> [The data]
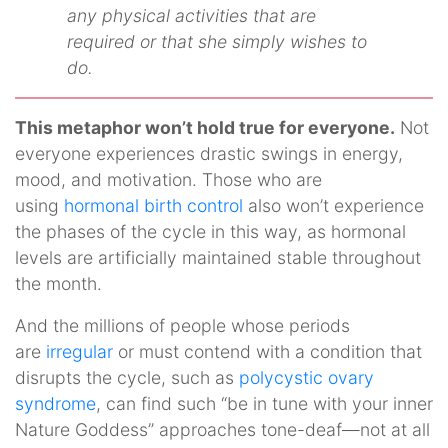
any physical activities that are
required or that she simply wishes to
do.
This metaphor won’t hold true for everyone.
Not
everyone experiences drastic swings in energy,
mood, and motivation. Those who are
using
hormonal birth control
also won’t experience
the phases of the cycle in this way, as hormonal
levels are artificially maintained stable throughout
the month.
And the millions of people whose periods
are
irregular
or must contend with a condition that
disrupts the cycle, such as
polycystic ovary
syndrome
, can find such “be in tune with your inner
Nature Goddess” approaches tone-deaf—not at all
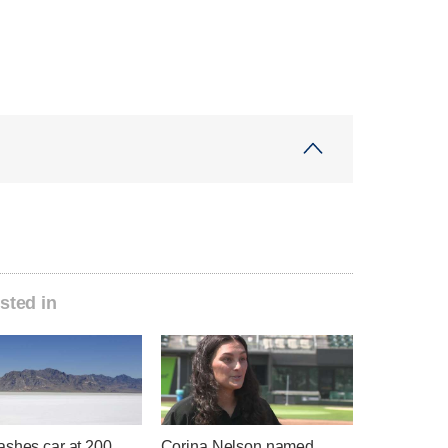
sted in
ashes car at 200
Corina Nelson named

> [Activity]
Would you copy out the material above exactly, without the pictures in it?

> [Response]
any physical activities that are
required or that she simply wishes to
do.
This metaphor won’t hold true for everyone.
Not
everyone experiences drastic swings in energy,
mood, and motivation. Those who are
using
hormonal birth control
also won’t experience
the phases of the cycle in this way, as hormonal
levels are artificially maintained stable throughout
the month.
And the millions of people whose periods
are
irregular
or must contend with a condition that
disrupts the cycle, such as
polycystic ovary
syndrome
, can find such “be in tune with your inner
Nature Goddess” approaches tone-deaf—not at all
sted in
ashes car at 200
Corina Nelson named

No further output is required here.